Raw data:
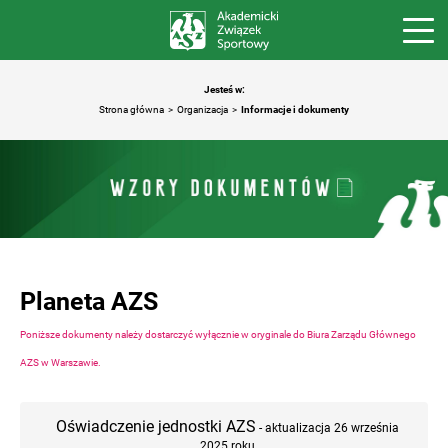
Jesteś w:
Strona główna
Organizacja
Informacje i dokumenty
Planeta AZS
Poniższe dokumenty należy dostarczyć wyłącznie w oryginale do Biura Zarządu Głównego
AZS w Warszawie.
Oświadczenie jednostki AZS
- aktualizacja 26 września
2025 roku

Required work:
Each line from the one containing "Poniższe dokumenty należy" through the last line of the material must be restated word for word, with no other text.

Response area:
Poniższe dokumenty należy dostarczyć wyłącznie w oryginale do Biura Zarządu Głównego
AZS w Warszawie.
Oświadczenie jednostki AZS
- aktualizacja 26 września
2025 roku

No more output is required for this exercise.